Il campionario umano sottoposto a tale arte umoristica e di deformazione espressionistica è davvero vasto, e collocato per lo più in due ambienti socio-geografici abbastanza riconoscibili. Da una parte abbiamo la Sicilia contadina, rappresentata per esempio nelle famose novelle de La giara o di Ciaula scopre la luna. È la stessa Sicilia di Verga eppure raccontata in maniera profondamente diversa: Pirandello insiste sul suo sostrato mistico e folklorico, ne mostra le deformazioni grottesche, il suo procedere insensato. Non vi rintraccia certo la logica e l’inevitabilità delle leggi dell’esistenza care ai veristi. Dall’altra parte, abbiamo invece gli ambienti piccolo borghesi continentali, spesso ambienti impiegatizi romani, in cui si muovono figure avvilite, prigioniere di trappole sociali e famigliari alienanti, come il Belluca della novella Il treno ha fischiato.

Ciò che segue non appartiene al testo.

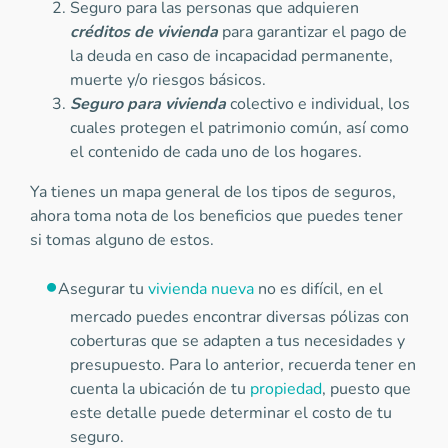
Seguro para las personas que adquieren
créditos de vivienda
para garantizar el pago de
la deuda en caso de incapacidad permanente,
muerte y/o riesgos básicos.
Seguro para vivienda
colectivo e individual, los
cuales protegen el patrimonio común, así como
el contenido de cada uno de los hogares.
Ya tienes un mapa general de los tipos de seguros,
ahora toma nota de los beneficios que puedes tener
si tomas alguno de estos.
Asegurar tu
vivienda nueva
no es difícil, en el
mercado puedes encontrar diversas pólizas con
coberturas que se adapten a tus necesidades y
presupuesto. Para lo anterior, recuerda tener en
cuenta la ubicación de tu
propiedad
, puesto que
este detalle puede determinar el costo de tu
seguro.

In questi ambienti, l’elemento scatenante che irrompe e dà vita al racconto è per lo più il caso: un fatto imprevedibile, un accidente quotidiano, che però riesce a creare il caos, a sconvolgere abitudini e aspettative, gettando all’improvviso il personaggio in una situazione di disagio e poi di scoperta di nuove, spesso folli, assurde, paradossali dimensioni dell’esistenza.

 

In corrispondenza, anche il lettore deve adattarsi a questi sconvolgimenti e incoerenze rappresentate: i punti di vista, le focalizzazioni, le tecniche narrative cambiano continuamente, le struttura narrativa è spesso quella della narrazione discorsiva, parlata e dialogante, spesso non si sa con chi.  Il magma fluido della vita straripa e sfonda gli argini, quelli della vita monotona dei personaggi, così come quelli dell’arte. Se dalla concezione del mondo e della vita rappresentati i lettori ne ricaveranno amarezza e scarsa gioia, Pirandello ne chiede subito venia, perdono, offrendo come risarcimento la cura letteraria che ha messo nell’opera, l’impegno posto nel nuovamente rielaborare e risistemare e riscrivere le sue novelle. Questo è in realtà però un altro specchio: sembra qui di rivedere Mattia Pascal, alle prese col suo manoscritto nella caotica biblioteca Boccamazza, mentre giustifica la propria scrittura e il suo raccontare “fatti strani e assurdi”, come “distrazioni provvidenziali” da quella dimensione di insensatezza e amaro spaesamento in cui ci ha precipitati la modernità.